▸ YOUR TASK:
In the listing below, locate the lines that hold "View" and copy them.
_ _ _
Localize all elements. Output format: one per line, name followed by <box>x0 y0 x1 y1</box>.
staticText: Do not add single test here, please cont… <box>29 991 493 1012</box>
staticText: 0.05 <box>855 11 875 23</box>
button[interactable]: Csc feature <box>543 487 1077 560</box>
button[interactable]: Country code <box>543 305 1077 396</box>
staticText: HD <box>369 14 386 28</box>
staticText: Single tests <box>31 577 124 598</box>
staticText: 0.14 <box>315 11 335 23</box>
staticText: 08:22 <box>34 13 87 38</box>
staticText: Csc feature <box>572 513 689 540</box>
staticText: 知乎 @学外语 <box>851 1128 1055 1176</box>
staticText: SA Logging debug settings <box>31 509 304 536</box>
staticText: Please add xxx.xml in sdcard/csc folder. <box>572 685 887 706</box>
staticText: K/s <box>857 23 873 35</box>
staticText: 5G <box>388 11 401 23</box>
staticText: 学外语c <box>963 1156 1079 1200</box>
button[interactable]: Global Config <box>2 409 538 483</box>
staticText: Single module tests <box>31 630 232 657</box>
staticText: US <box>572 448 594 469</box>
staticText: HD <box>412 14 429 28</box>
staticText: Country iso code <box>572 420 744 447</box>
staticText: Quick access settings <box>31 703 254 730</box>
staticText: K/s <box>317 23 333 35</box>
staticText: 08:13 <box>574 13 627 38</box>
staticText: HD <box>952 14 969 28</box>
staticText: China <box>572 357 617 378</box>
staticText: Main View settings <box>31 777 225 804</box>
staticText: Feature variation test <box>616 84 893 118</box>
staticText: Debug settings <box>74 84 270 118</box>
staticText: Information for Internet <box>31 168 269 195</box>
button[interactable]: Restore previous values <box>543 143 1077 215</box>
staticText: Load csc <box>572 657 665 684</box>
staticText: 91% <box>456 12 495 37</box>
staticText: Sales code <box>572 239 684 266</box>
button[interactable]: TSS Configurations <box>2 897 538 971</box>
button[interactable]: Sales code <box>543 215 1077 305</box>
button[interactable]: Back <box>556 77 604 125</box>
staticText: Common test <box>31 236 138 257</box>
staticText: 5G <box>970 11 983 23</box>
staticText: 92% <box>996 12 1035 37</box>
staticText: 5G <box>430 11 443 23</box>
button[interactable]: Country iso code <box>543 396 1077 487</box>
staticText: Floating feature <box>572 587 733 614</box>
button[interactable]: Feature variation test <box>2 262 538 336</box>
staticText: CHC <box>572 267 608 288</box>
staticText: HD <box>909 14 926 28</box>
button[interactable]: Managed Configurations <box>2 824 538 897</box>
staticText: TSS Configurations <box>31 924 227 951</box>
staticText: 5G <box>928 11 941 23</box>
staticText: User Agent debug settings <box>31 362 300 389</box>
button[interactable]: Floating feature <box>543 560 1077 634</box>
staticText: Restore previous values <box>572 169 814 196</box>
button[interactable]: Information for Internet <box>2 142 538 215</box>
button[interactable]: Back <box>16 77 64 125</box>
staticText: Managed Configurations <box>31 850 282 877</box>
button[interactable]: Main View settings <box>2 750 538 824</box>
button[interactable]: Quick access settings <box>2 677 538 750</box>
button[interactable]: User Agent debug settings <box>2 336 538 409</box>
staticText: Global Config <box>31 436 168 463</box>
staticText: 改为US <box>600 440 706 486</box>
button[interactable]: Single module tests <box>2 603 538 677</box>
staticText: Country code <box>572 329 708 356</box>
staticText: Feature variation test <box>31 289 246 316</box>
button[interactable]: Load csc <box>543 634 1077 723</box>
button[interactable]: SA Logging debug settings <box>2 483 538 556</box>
_ _ _
▸ TASK RESPONSE:
staticText: Main View settings <box>31 777 225 804</box>
button[interactable]: Main View settings <box>2 750 538 824</box>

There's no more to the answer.